:: Instructions to follow ::
Identify the lines in the data below that contain "interactable" and give only how many there are.

:: Data provided ::
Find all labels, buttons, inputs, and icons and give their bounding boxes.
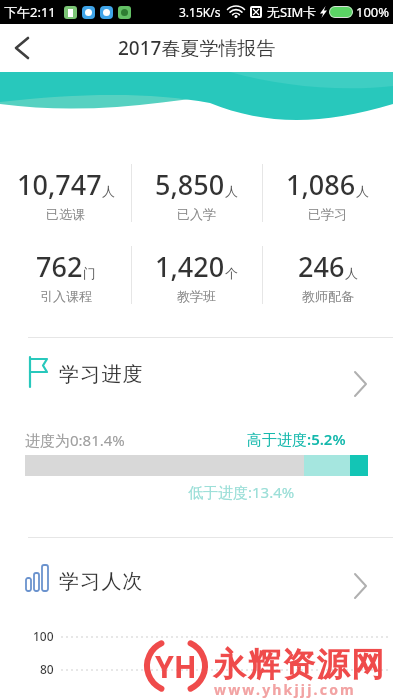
staticText: 1,420 <box>155 248 225 285</box>
staticText: 人 <box>356 183 369 199</box>
staticText: 人 <box>225 183 238 199</box>
staticText: 个 <box>225 265 238 281</box>
staticText: www.yhkjjj.com <box>214 680 356 699</box>
staticText: 引入课程 <box>40 288 92 304</box>
staticText: 5,850 <box>155 166 225 203</box>
staticText: 进度为0:81.4% <box>25 430 125 450</box>
staticText: 1,086 <box>286 166 356 203</box>
staticText: 已选课 <box>46 206 85 222</box>
button[interactable] <box>0 24 44 72</box>
staticText: 低于进度:13.4% <box>188 482 295 502</box>
staticText: 学习人次 <box>59 569 144 594</box>
button[interactable]: 学习人次 <box>0 562 393 600</box>
staticText: YH <box>155 646 197 687</box>
staticText: 学习进度 <box>59 362 144 387</box>
staticText: 门 <box>83 265 96 281</box>
staticText: 762 <box>36 248 83 285</box>
staticText: 246 <box>298 248 345 285</box>
staticText: 80 <box>40 661 54 677</box>
staticText: 教师配备 <box>302 288 354 304</box>
staticText: 人 <box>102 183 115 199</box>
staticText: 永辉资源网 <box>213 644 386 686</box>
staticText: 无SIM卡 <box>267 3 317 21</box>
staticText: 高于进度:5.2% <box>247 429 346 449</box>
staticText: 2017春夏学情报告 <box>118 35 276 61</box>
staticText: 10,747 <box>17 166 102 203</box>
button[interactable]: 学习进度 <box>0 355 393 393</box>
staticText: 3.15K/s <box>179 4 221 20</box>
staticText: 已入学 <box>177 206 216 222</box>
staticText: 100 <box>33 628 54 644</box>
staticText: 100% <box>356 3 390 21</box>
staticText: 下午2:11 <box>4 3 56 21</box>
staticText: 教学班 <box>177 288 216 304</box>
staticText: 已学习 <box>308 206 347 222</box>
staticText: 人 <box>345 265 358 281</box>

:: Reply ::
3